▶ [Required action] Every record below should be repeated word for word, with the pictures left out.
- Opening Delimiter -
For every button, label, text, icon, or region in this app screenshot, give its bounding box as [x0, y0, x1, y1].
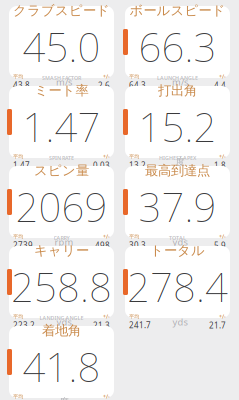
staticText: 223.2: [13, 320, 35, 330]
staticText: 2069: [16, 180, 108, 233]
staticText: +/-: [103, 153, 110, 160]
staticText: 平均: [13, 73, 23, 80]
staticText: 1.8: [214, 160, 226, 171]
staticText: 30.3: [129, 240, 146, 250]
button[interactable]: SPIN RATE: [7, 166, 116, 238]
staticText: 37.9: [138, 180, 216, 233]
staticText: 1.47: [13, 160, 30, 170]
staticText: 平均: [129, 73, 139, 80]
staticText: クラブスピード: [13, 2, 110, 19]
staticText: +/-: [103, 73, 110, 80]
staticText: 2739: [13, 240, 33, 250]
staticText: スピン量: [34, 162, 89, 179]
staticText: 13.2: [129, 160, 146, 170]
staticText: SPIN RATE: [49, 154, 74, 162]
staticText: 度: [60, 396, 68, 400]
staticText: 度: [176, 156, 184, 168]
staticText: 21.7: [209, 320, 226, 331]
button[interactable]: HIGHEST APEX: [123, 166, 232, 238]
staticText: rpm: [54, 236, 74, 248]
staticText: +/-: [219, 233, 226, 240]
staticText: +/-: [103, 233, 110, 240]
staticText: 45.0: [22, 20, 100, 73]
staticText: 41.8: [22, 340, 100, 393]
staticText: キャリー: [34, 242, 89, 259]
staticText: 平均: [129, 313, 139, 320]
staticText: 2.6: [98, 80, 110, 91]
staticText: 平均: [13, 393, 23, 400]
staticText: HIGHEST APEX: [159, 154, 196, 162]
staticText: 43.8: [13, 80, 30, 90]
staticText: 278.4: [127, 260, 228, 313]
staticText: +/-: [103, 313, 110, 320]
staticText: 着地角: [42, 322, 81, 339]
staticText: 平均: [129, 153, 139, 160]
staticText: 平均: [13, 153, 23, 160]
staticText: +/-: [219, 73, 226, 80]
button[interactable]: CARRY: [7, 246, 116, 318]
staticText: 打出角: [158, 82, 197, 99]
staticText: m/s: [172, 76, 188, 88]
staticText: +/-: [103, 393, 110, 400]
staticText: 平均: [13, 233, 23, 240]
button[interactable]: LAUNCH ANGLE: [123, 86, 232, 158]
staticText: LANDING ANGLE: [40, 314, 84, 322]
staticText: 64.3: [129, 80, 146, 90]
staticText: 258.8: [11, 260, 112, 313]
staticText: yds: [56, 316, 72, 328]
staticText: 66.3: [138, 20, 216, 73]
staticText: yds: [172, 316, 188, 328]
staticText: ボールスピード: [130, 2, 226, 19]
button[interactable]: BALL SPEED: [123, 6, 232, 78]
staticText: m/s: [56, 76, 72, 88]
staticText: 21.3: [93, 320, 110, 331]
staticText: +/-: [219, 153, 226, 160]
staticText: ミート率: [34, 82, 88, 99]
button[interactable]: SMASH FACTOR: [7, 86, 116, 158]
button[interactable]: LANDING ANGLE: [7, 326, 116, 398]
staticText: 498: [95, 240, 110, 251]
staticText: SMASH FACTOR: [42, 74, 81, 82]
staticText: 0.03: [93, 160, 110, 171]
staticText: 5.9: [214, 240, 226, 251]
button[interactable]: TOTAL: [123, 246, 232, 318]
staticText: トータル: [150, 242, 205, 259]
button[interactable]: CLUB SPEED: [7, 6, 116, 78]
staticText: 平均: [129, 233, 139, 240]
staticText: 15.2: [138, 100, 216, 153]
staticText: 241.7: [129, 320, 151, 330]
staticText: +/-: [219, 313, 226, 320]
staticText: 平均: [13, 313, 23, 320]
staticText: 4.4: [214, 80, 226, 91]
staticText: TOTAL: [169, 234, 186, 242]
staticText: LAUNCH ANGLE: [157, 74, 198, 82]
staticText: 最高到達点: [145, 162, 210, 179]
staticText: yds: [172, 236, 188, 248]
staticText: CARRY: [54, 234, 70, 242]
staticText: 1.47: [22, 100, 100, 153]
- Closing Delimiter -
▶ [Task output]
For every button, label, text, icon, or region in this app screenshot, give its bounding box as [x0, y0, x1, y1].
staticText: 223.2: [13, 320, 35, 330]
staticText: 2069: [16, 180, 108, 233]
staticText: +/-: [103, 153, 110, 160]
staticText: 平均: [13, 73, 23, 80]
staticText: 1.8: [214, 160, 226, 171]
staticText: 30.3: [129, 240, 146, 250]
button[interactable]: SPIN RATE: [7, 166, 116, 238]
staticText: 37.9: [138, 180, 216, 233]
staticText: 1.47: [13, 160, 30, 170]
staticText: 平均: [129, 73, 139, 80]
staticText: クラブスピード: [13, 2, 110, 19]
staticText: +/-: [103, 73, 110, 80]
staticText: 2739: [13, 240, 33, 250]
staticText: スピン量: [34, 162, 89, 179]
staticText: 13.2: [129, 160, 146, 170]
staticText: SPIN RATE: [49, 154, 74, 162]
staticText: 度: [60, 396, 68, 400]
staticText: 度: [176, 156, 184, 168]
staticText: 21.7: [209, 320, 226, 331]
button[interactable]: HIGHEST APEX: [123, 166, 232, 238]
staticText: rpm: [54, 236, 74, 248]
staticText: +/-: [219, 233, 226, 240]
staticText: +/-: [103, 233, 110, 240]
staticText: 45.0: [22, 20, 100, 73]
staticText: 41.8: [22, 340, 100, 393]
staticText: キャリー: [34, 242, 89, 259]
staticText: 平均: [129, 313, 139, 320]
staticText: 2.6: [98, 80, 110, 91]
staticText: 平均: [13, 393, 23, 400]
staticText: HIGHEST APEX: [159, 154, 196, 162]
staticText: 43.8: [13, 80, 30, 90]
staticText: 278.4: [127, 260, 228, 313]
staticText: +/-: [103, 313, 110, 320]
staticText: 着地角: [42, 322, 81, 339]
staticText: 平均: [129, 153, 139, 160]
staticText: 平均: [13, 153, 23, 160]
staticText: +/-: [219, 73, 226, 80]
button[interactable]: CARRY: [7, 246, 116, 318]
staticText: 打出角: [158, 82, 197, 99]
staticText: m/s: [172, 76, 188, 88]
staticText: +/-: [103, 393, 110, 400]
staticText: 平均: [13, 233, 23, 240]
button[interactable]: LAUNCH ANGLE: [123, 86, 232, 158]
staticText: LANDING ANGLE: [40, 314, 84, 322]
staticText: 64.3: [129, 80, 146, 90]
staticText: 258.8: [11, 260, 112, 313]
staticText: yds: [56, 316, 72, 328]
staticText: 66.3: [138, 20, 216, 73]
staticText: yds: [172, 316, 188, 328]
staticText: ボールスピード: [130, 2, 226, 19]
button[interactable]: BALL SPEED: [123, 6, 232, 78]
staticText: m/s: [56, 76, 72, 88]
staticText: 21.3: [93, 320, 110, 331]
staticText: +/-: [219, 153, 226, 160]
staticText: ミート率: [34, 82, 88, 99]
button[interactable]: SMASH FACTOR: [7, 86, 116, 158]
button[interactable]: LANDING ANGLE: [7, 326, 116, 398]
staticText: 498: [95, 240, 110, 251]
staticText: SMASH FACTOR: [42, 74, 81, 82]
staticText: 0.03: [93, 160, 110, 171]
staticText: 5.9: [214, 240, 226, 251]
button[interactable]: TOTAL: [123, 246, 232, 318]
staticText: トータル: [150, 242, 205, 259]
button[interactable]: CLUB SPEED: [7, 6, 116, 78]
staticText: 平均: [129, 233, 139, 240]
staticText: 15.2: [138, 100, 216, 153]
staticText: 241.7: [129, 320, 151, 330]
staticText: +/-: [219, 313, 226, 320]
staticText: 平均: [13, 313, 23, 320]
staticText: 4.4: [214, 80, 226, 91]
staticText: TOTAL: [169, 234, 186, 242]
staticText: LAUNCH ANGLE: [157, 74, 198, 82]
staticText: 最高到達点: [145, 162, 210, 179]
staticText: yds: [172, 236, 188, 248]
staticText: CARRY: [54, 234, 70, 242]
staticText: 1.47: [22, 100, 100, 153]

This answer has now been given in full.